> _Goal of the exercise_
Transcribe nothing except the lines below that run from the one with "rupieciami. Obok tego" to the one with "Üdvözöljük weboldalunkon!", ends included, and do not copy any picture.

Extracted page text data
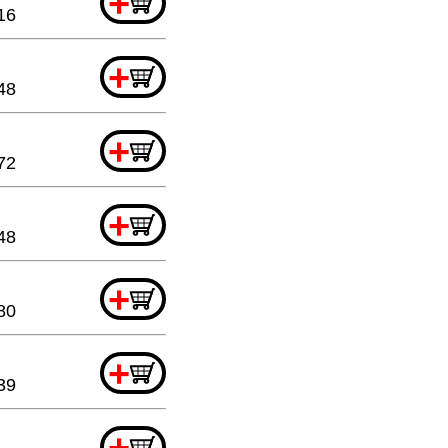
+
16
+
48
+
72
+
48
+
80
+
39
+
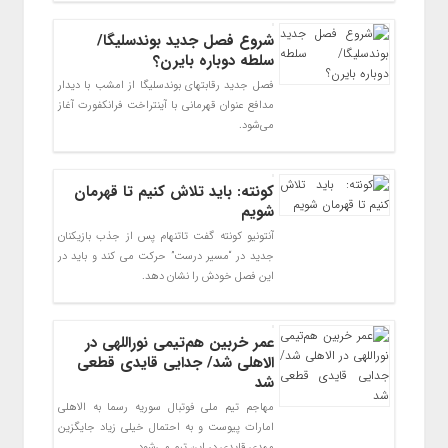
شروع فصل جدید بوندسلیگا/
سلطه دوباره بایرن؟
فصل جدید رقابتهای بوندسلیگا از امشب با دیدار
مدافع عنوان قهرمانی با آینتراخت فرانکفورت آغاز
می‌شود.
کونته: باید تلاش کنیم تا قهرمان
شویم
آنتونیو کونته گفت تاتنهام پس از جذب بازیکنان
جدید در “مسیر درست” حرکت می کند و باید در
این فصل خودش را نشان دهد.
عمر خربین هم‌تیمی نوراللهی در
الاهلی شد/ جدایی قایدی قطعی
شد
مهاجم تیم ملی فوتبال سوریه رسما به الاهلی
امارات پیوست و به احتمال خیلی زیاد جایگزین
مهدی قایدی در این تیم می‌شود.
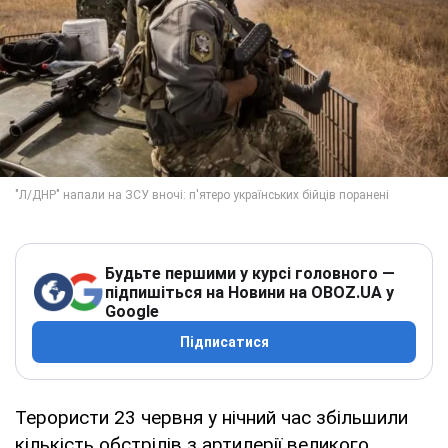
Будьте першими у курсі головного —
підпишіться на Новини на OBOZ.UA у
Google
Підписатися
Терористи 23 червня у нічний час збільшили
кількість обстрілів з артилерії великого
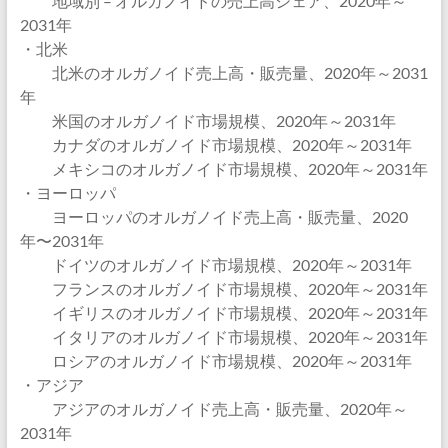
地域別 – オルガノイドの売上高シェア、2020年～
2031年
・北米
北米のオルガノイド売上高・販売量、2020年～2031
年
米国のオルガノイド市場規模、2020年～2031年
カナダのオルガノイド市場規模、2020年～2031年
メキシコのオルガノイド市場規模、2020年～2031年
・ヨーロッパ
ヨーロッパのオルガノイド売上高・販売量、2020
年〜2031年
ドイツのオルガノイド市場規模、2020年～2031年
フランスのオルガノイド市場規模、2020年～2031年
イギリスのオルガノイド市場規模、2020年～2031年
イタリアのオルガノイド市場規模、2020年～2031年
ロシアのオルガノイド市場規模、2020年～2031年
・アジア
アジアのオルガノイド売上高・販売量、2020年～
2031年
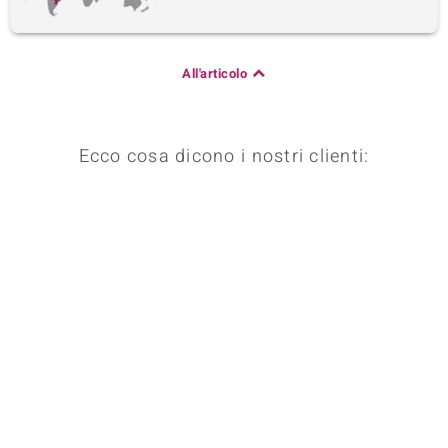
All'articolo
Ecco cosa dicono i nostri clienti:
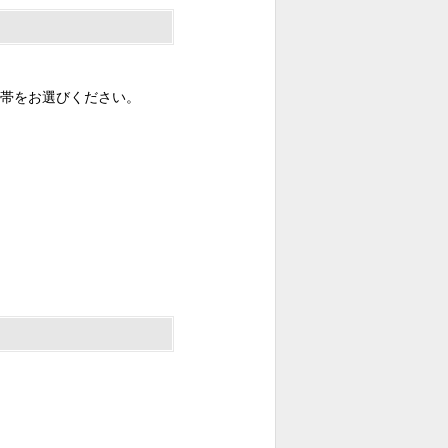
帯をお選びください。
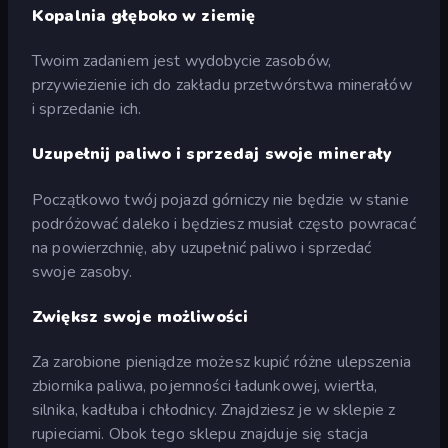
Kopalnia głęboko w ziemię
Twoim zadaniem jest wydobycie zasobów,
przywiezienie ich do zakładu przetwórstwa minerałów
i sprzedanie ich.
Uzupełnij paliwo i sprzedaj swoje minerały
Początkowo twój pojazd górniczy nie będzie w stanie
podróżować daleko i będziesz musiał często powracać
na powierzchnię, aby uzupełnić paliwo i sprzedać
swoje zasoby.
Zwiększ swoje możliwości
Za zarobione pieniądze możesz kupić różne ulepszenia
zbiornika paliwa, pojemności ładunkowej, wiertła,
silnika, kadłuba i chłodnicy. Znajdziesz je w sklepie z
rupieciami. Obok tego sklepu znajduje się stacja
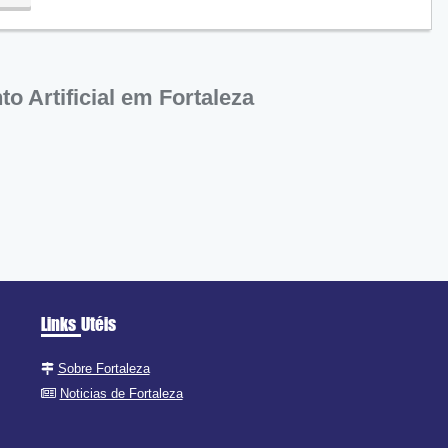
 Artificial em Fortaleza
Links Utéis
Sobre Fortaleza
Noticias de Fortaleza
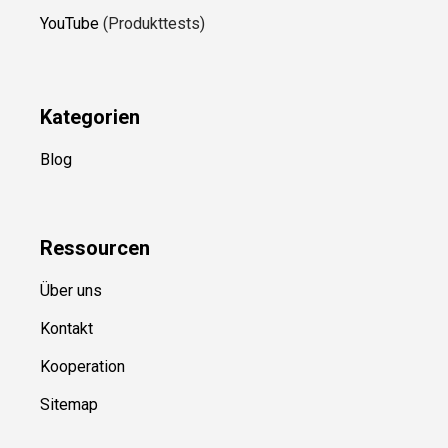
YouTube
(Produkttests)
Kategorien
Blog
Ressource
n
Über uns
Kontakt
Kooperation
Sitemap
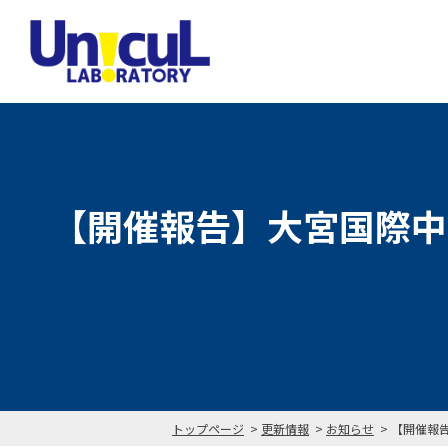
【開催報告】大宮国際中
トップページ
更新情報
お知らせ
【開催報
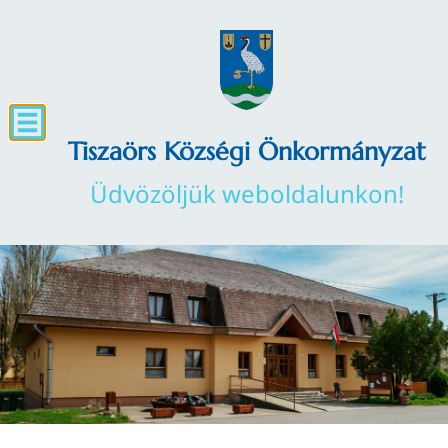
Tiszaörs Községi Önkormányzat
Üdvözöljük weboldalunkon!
...
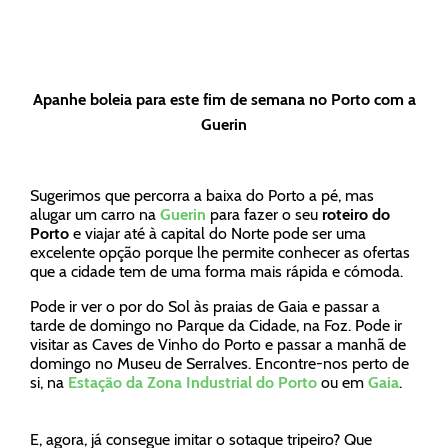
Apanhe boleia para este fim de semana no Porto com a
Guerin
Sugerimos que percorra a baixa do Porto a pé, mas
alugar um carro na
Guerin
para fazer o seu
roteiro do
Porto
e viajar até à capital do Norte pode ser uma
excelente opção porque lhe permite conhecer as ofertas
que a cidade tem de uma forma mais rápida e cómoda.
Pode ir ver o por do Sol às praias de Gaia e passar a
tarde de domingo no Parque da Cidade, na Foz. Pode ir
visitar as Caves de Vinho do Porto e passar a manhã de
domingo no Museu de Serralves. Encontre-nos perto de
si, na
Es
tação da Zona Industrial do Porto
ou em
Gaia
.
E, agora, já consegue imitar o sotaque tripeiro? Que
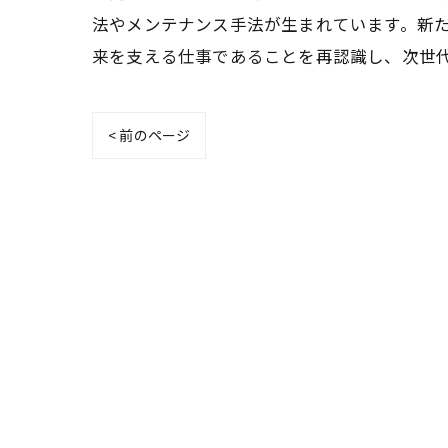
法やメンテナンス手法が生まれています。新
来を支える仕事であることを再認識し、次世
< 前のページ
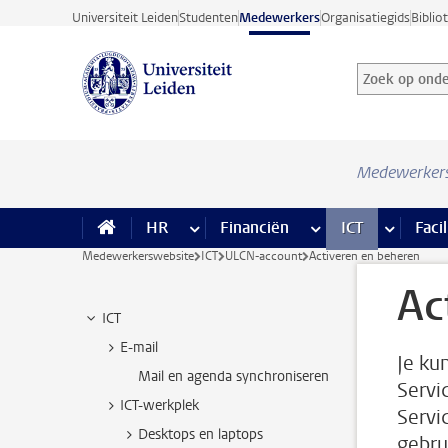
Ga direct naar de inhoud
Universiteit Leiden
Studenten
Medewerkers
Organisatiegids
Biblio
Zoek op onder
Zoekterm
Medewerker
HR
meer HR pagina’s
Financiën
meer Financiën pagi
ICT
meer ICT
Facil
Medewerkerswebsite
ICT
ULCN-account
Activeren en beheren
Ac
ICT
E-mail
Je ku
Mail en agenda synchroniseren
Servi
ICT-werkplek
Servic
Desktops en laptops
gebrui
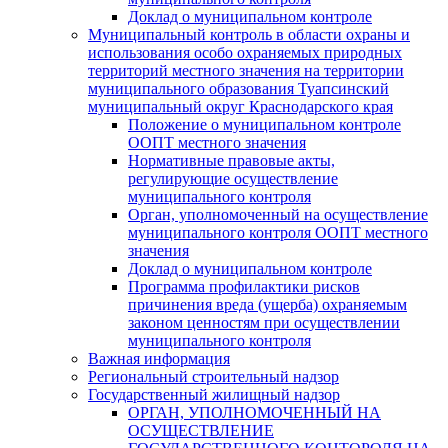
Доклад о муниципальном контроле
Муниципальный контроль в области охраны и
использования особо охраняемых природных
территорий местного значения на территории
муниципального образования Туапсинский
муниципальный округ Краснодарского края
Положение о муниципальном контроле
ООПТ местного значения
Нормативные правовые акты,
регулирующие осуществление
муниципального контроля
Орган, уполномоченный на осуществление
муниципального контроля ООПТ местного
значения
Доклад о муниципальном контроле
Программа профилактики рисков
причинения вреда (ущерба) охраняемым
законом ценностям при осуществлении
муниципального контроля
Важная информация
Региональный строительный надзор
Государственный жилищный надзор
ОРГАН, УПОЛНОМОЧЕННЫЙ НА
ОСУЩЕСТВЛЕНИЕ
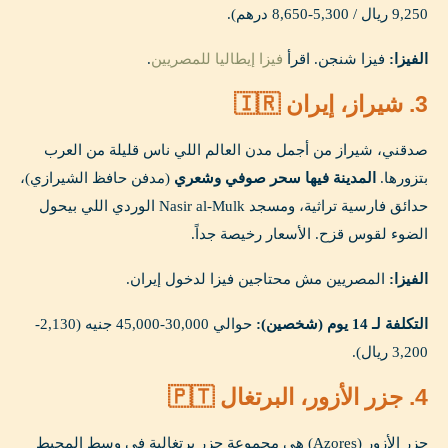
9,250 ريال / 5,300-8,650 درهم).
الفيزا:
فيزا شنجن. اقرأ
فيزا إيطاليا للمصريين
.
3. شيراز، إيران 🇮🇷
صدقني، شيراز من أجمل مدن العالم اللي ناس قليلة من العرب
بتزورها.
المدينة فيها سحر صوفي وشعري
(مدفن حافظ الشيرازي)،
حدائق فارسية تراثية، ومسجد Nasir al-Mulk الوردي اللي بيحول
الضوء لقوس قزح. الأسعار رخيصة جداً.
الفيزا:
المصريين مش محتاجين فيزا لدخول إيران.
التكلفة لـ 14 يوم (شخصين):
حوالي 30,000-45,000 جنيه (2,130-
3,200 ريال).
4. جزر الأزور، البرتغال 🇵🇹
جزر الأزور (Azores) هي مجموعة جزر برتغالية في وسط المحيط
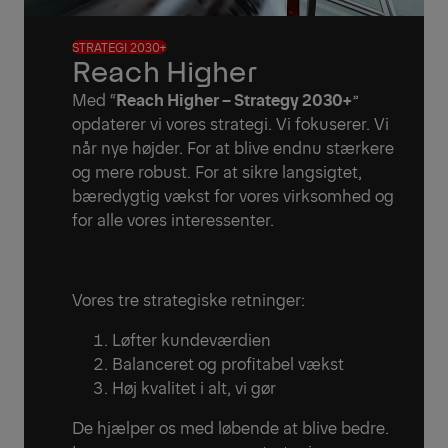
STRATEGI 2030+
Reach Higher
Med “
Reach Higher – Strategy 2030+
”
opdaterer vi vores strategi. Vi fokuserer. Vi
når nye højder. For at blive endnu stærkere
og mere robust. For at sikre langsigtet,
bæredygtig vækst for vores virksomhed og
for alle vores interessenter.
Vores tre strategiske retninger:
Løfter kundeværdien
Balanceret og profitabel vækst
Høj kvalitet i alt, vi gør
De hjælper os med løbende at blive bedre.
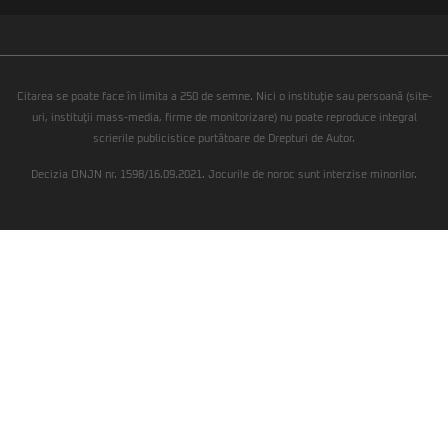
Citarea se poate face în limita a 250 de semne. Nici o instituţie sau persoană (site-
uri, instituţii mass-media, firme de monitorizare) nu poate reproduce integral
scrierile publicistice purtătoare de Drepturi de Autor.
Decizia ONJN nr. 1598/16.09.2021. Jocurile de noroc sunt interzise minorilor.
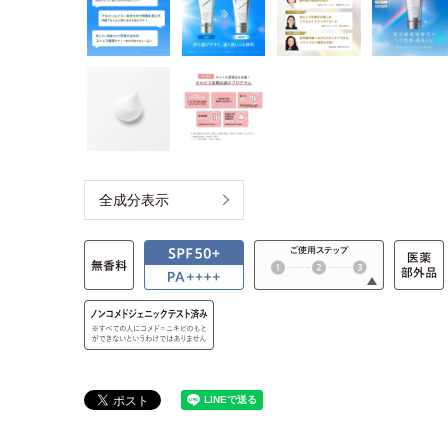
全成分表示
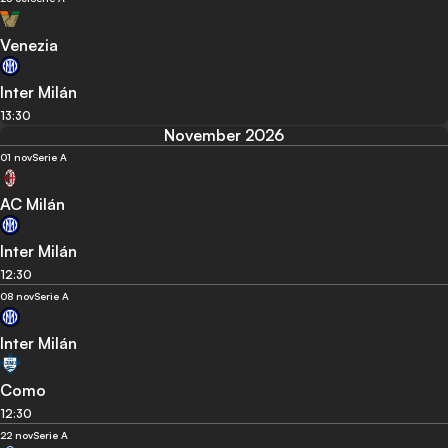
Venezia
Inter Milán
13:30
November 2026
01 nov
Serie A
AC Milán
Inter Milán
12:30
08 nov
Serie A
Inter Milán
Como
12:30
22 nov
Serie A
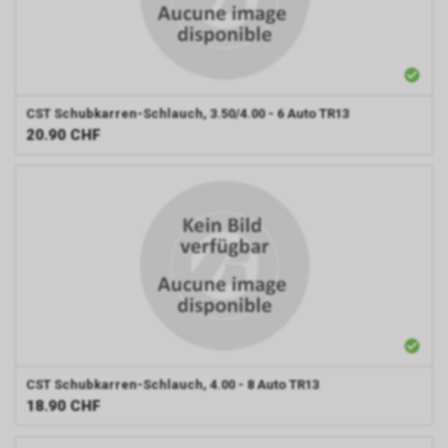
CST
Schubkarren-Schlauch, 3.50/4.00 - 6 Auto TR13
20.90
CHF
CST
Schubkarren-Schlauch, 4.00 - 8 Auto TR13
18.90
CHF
...
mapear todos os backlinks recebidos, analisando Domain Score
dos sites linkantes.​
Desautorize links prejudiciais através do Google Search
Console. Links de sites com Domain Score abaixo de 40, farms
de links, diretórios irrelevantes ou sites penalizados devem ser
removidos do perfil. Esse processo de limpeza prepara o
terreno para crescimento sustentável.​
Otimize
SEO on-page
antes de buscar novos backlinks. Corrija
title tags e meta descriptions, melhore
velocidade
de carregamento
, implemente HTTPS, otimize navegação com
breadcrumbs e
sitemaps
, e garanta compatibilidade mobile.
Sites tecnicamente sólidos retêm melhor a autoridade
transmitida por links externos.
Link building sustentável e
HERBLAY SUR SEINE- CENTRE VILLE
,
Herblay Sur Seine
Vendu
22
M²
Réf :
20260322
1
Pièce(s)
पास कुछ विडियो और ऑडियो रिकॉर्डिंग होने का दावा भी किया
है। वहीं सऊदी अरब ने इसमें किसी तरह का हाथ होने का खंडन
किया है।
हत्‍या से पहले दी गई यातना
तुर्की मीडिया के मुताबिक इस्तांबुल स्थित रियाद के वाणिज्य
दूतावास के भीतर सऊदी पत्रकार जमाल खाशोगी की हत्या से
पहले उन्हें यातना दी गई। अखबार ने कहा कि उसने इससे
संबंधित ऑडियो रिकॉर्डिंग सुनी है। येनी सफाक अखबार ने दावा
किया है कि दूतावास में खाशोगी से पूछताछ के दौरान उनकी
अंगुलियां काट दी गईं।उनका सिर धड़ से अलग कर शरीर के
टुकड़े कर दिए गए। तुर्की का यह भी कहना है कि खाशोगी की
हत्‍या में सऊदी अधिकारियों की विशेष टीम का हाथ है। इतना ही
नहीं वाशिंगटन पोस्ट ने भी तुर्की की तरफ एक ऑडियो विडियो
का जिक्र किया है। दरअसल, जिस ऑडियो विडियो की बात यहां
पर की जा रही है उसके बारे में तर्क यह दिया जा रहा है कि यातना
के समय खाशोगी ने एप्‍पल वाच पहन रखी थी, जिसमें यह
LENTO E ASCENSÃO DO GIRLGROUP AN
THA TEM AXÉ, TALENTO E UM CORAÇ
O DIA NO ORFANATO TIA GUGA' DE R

> _The completed task_
rupieciami. Obok tego sklepu znajduje się stacja
 Artificial em Fortaleza
Links Utéis
Sobre Fortaleza
Noticias de Fortaleza
YouTube
(Produkttests)
Kategorien
Blog
Ressource
n
Über uns
Kontakt
Kooperation
Sitemap
【開催報告】大宮国際中
トップページ
更新情報
お知らせ
【開催報
Tiszaörs Községi Önkormányzat
Üdvözöljük weboldalunkon!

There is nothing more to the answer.